Collaboration on creating open source tools and guides for analyzing transit data.

Workshops

Beyond my obvious potential involvement as a table fanatic, I’m really interested in making the daily lives of R and Python users at public transit agencies easier.

Workshops on R. Think Tidyverse, Shiny, Quarto, querying warehouses.
Workshops on Python. Let’s say Polars, Quarto, publishing notebooks, Great Tables, dashboards.
Analytics engineering. How to get analysts to use your data models 😓.

I’m open to whatever topics seem most useful, even if they aren’t in the list above.

Scheduling a workshop

If you’re a public transit agency, reach out on linkedin or bluesky, and I will send my calendly for scheduling.

Collaboration

I’m interested in understanding major challenges analytics teams working on public transit face, and the kind of strategic and tooling support they’d most benefit from. If you’re working on analytics in public transit, I would love to hear about what you’re working on, and the tools you use most.

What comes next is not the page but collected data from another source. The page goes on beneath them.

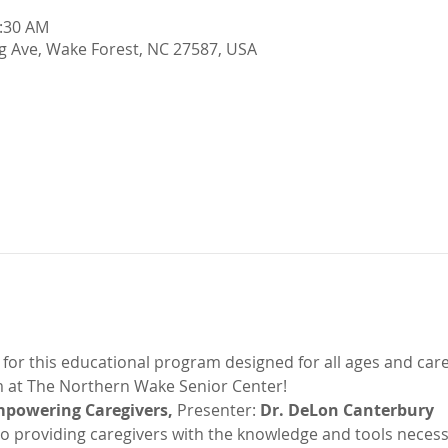
1:30 AM
g Ave, Wake Forest, NC 27587, USA
s for this educational program designed for all ages and car
 at The Northern Wake Senior Center!
mpowering Caregivers, 
Presenter:
 Dr. DeLon Canterbury
to providing caregivers with the knowledge and tools necess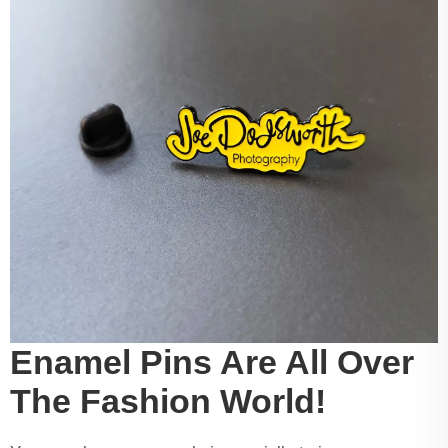
Enamel Pins Are All Over
The Fashion World!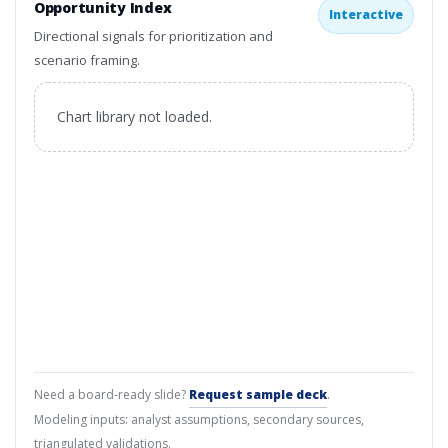
Opportunity Index
Interactive
Directional signals for prioritization and
scenario framing.
Chart library not loaded.
Need a board-ready slide?
Request sample deck
.
Modeling inputs: analyst assumptions, secondary sources,
triangulated validations.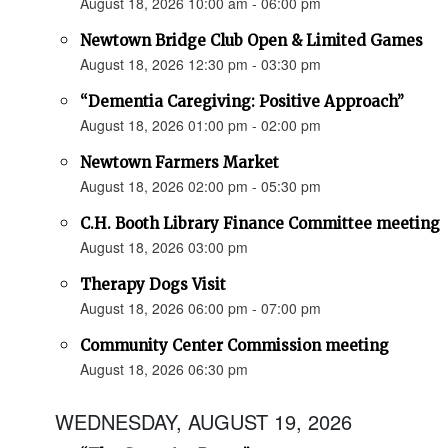
August 18, 2026 10:00 am - 06:00 pm
Newtown Bridge Club Open & Limited Games
August 18, 2026 12:30 pm - 03:30 pm
“Dementia Caregiving: Positive Approach”
August 18, 2026 01:00 pm - 02:00 pm
Newtown Farmers Market
August 18, 2026 02:00 pm - 05:30 pm
C.H. Booth Library Finance Committee meeting
August 18, 2026 03:00 pm
Therapy Dogs Visit
August 18, 2026 06:00 pm - 07:00 pm
Community Center Commission meeting
August 18, 2026 06:30 pm
WEDNESDAY, AUGUST 19, 2026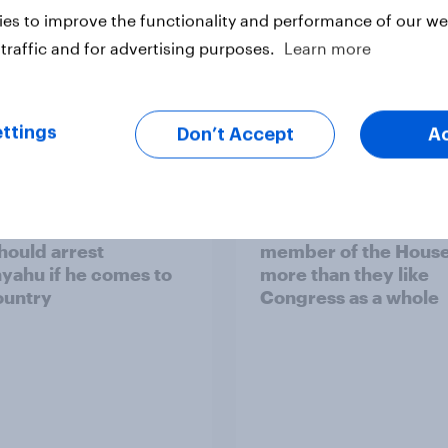
es to improve the functionality and performance of our web
traffic and for advertising purposes.
Learn more
ttings
vey
Big Survey
Don’t Accept
A
of Americans think the
Americans like their
should arrest
member of the House 
yahu if he comes to
more than they like
ountry
Congress as a whole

One topic I’ve discussed with a few agencies is ghost buses, which is when a bus is scheduled but never shows up. This is an interesting analysis because it combines GTFS schedule data with GTFS-RT realtime bus data.

Another is passenger events (e.g. people tapping on or off a bus). This data is challenging because different vendors data record and deliver this data in different ways. This can make it hard for analysts across agencies to discuss analyses—every analysis is different in its own way.

In summary

Analytics in public transit is a really neat, impactful area—with an active community working on open source data standards and tooling. As a data science tool builder on the open source team at Posit, PBC, my mission is to create value and give it away to teams using Python or R for code first data science. I’d love to support open source work in public transit however is most useful.